The reason this glitch requires brown platforms(which I never explained in the document) is because the brown platforms preform some tricks to hide mario then recall the his display and handling routines. They do this to avoid the "jitter" effect which would have happened trying to snap mario to a single location. You can find a brown platform disassembly here: http://99.10.160.182/evil.asm
I never finished commenting it, but the important part is the call to JSL $00E2BD before the storing of #$FF to $78(that JSL is called in the RTS just before the storing of #$FF). This all happens at CODE_01CA6E.
If you really want to try and make a hack I will see if I can toss something together. But as I said, I have already tested pieces of this on an SNES and conceptually it all works. Its just a matter of getting all components perfect which I could never do on console.

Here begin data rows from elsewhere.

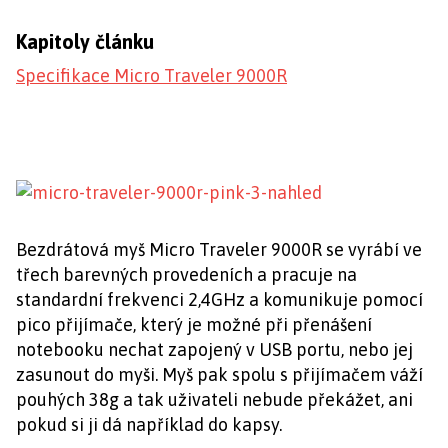
Kapitoly článku
Specifikace Micro Traveler 9000R
Bezdrátová myš Micro Traveler 9000R se vyrábí ve
třech barevných provedeních a pracuje na
standardní frekvenci 2,4GHz a komunikuje pomocí
pico přijímače, který je možné při přenášení
notebooku nechat zapojený v USB portu, nebo jej
zasunout do myši. Myš pak spolu s přijímačem váží
pouhých 38g a tak uživateli nebude překážet, ani
pokud si ji dá například do kapsy.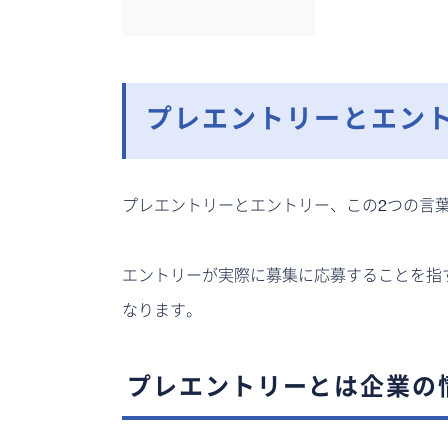
プレエントリーとエン
プレエントリーとエントリー、この2つの言
エントリーが実際に募集に応募することを指
なります。
プレエントリーとは企業の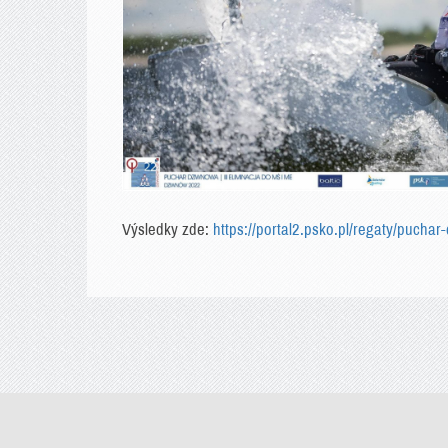
Výsledky zde:
https://portal2.psko.pl/regaty/pucha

EDIT: Here is a link to my document so you don't have to go to the first post, http://99.10.160.182/glitch.asm
The RNG is reset every time you enter a level. This is in order to help keep objects which use the RNG consistent each time the level is entered. Because the SMW RNG doesn't use user input or any other variable source as entropy, it will always take the same number of iterations to get a desired result. However, being off by a single frame WILL cause it to fail. This glitch is very sensitive, but not impossible.
The contents of RAM is extremely hard, but not impossible as well. Especially if there were a bot involved. In theory the same input will result in the same RAM values. The only exception would be uninitialized RAM which this glitch does not use.
If this is attempted on console, there are a million ways to go wrong and only a few hundred to get it right at best.
I'm a little skeptical to vote on this because it looks like this glitch is caused by inaccurate emulation.
I'll vote once there is more concrete evidence that this is a legitimate glitch.
While I was unable to fully replicate the glitch on console, I have been able to test each component and it IS possible in theory on console. Additionally, having debugged this glitch and seeing the ASM involved, there is no reason why this would be from inaccurate emulation. If you actually read the technical document that Masterjun included, you would know this glitch works by changing the game mode (RAM address $0100) by manipulating the stack, RNG, and OAM mirrors. I can confirm with an extremely high degree of certainty this is not an emulator specific glitch.